I chose this passage because it is an exhortation for me to exercise what little faith I have in the Lord’s ability to resurrect the present realities of death and decay – not just within myself – but specifically for the neighborhood that I inhabit. The same message that Jesus gives Martha, he speaks to me (and to my local church) when the realities of injustice, violence, imprisonment, racial tension and poverty cloud our vision of the Shalom that God desires, and the glory that He contains. When all that we see is an already-dead man, sealed in a tomb, Jesus asks us to trust that he is at work and that he is a God of healing, redemption and resurrection.
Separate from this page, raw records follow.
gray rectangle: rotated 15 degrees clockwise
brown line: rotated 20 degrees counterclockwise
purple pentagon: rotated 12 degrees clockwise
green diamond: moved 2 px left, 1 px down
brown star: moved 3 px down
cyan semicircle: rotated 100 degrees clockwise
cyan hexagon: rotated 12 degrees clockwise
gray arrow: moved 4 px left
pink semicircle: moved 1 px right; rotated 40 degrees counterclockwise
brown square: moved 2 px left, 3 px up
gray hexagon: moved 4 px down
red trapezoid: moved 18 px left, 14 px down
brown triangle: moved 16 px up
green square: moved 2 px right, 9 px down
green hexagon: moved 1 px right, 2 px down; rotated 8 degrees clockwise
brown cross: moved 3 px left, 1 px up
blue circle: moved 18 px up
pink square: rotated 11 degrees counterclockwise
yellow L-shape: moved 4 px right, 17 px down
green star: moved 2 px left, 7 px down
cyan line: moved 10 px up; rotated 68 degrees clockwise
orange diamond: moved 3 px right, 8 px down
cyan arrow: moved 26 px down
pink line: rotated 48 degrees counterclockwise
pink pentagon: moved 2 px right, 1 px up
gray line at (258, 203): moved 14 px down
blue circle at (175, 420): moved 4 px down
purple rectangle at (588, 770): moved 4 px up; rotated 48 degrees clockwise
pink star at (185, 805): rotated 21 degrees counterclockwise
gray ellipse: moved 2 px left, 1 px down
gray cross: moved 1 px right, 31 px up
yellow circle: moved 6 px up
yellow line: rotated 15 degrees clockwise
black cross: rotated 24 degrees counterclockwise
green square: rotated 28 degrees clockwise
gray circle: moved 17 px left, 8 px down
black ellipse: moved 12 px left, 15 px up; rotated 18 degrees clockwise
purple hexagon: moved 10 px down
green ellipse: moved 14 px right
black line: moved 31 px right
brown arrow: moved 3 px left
I made this painting while reflecting upon the ways in which I am called to continue in the work of generations of people before me who had a vision of healing and wholeness for this neighborhood that did not yet exist. In Hebrews 11:1 Paul tells us that “Faith is the substance of things hoped for, the evidence of things not seen” and I believe that I am seeing the substance of the faith of believers that came before me just now coming to fruition in the neighborhood. Reflection upon the faithfulness of those who have professed Christ’s Lordship and gospel over this place in both prayers and action gives me assurance for the ways in which the Lord wants to honor my prayers and seeds of faith.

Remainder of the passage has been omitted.